After the relocation of Nan Kingdom's capital to Nan in 1368, the term "Nan people" starts to be used instead of Kao people. The term Kao slowly fell out of use after the conquest of Nan by Tilokaraj, king of Tai Yuan's Lan Na, in 1449, and later the annexation of Nan into Lan Na in 1461. The demonym Nan later fully replaced the demonym Kao when referring to the inhabitants of Nan. Later, the Tai Lue migration into Nan between the 18th-19th century was theorized to have led to the complete assimilation of the Kao identity into the Tai Lue identity. The word Kao is no longer in use by the modern inhabitants of Nan.

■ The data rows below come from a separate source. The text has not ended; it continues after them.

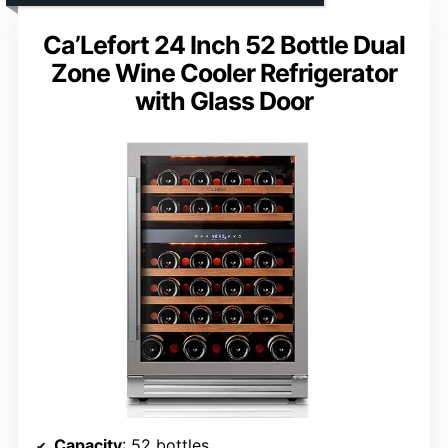
Ca’Lefort 24 Inch 52 Bottle Dual
Zone Wine Cooler Refrigerator
with Glass Door
Capacity
: 52 bottles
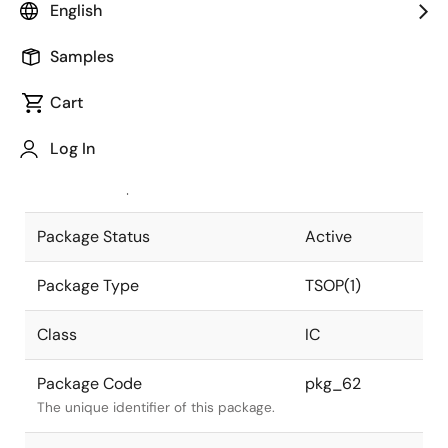
English
Pkg. Previous Code
TFP-32DA
Samples
Package code maintained as part of
the Renesas and Intersil merger.
Cart
JEITA Standard
P-TSOP(1)32-
Log In
8x12.4-0.50
The JEITA standard to which the
device is compliant.
Package Status
Active
Package Type
TSOP(1)
Class
IC
Package Code
pkg_62
The unique identifier of this package.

Apart from Nan and Phrae, there may have also been Kao populations in Laos and Isan due to the relationship between Nan Kingdom and Luang Prabang.

== Lao Kao ==

Map of Siam in 1893, showing Monthon Lao Kao

The term Lao Kao was used in the name of Monthon Lao Kao from 1891-1899, which encompasses the region of southeastern Laos and Isan in what is now Ubonratchathani, Champasak, Srisaket, Surin, Roi Et, Mahasarakham, and Kalasin. This led to the popularization of the term Lao Kao among Thai people and the belief that it is a synonym for Lao people. The inhabitants of Monthon Lao Kao has no known relation to the Kao people of Nan.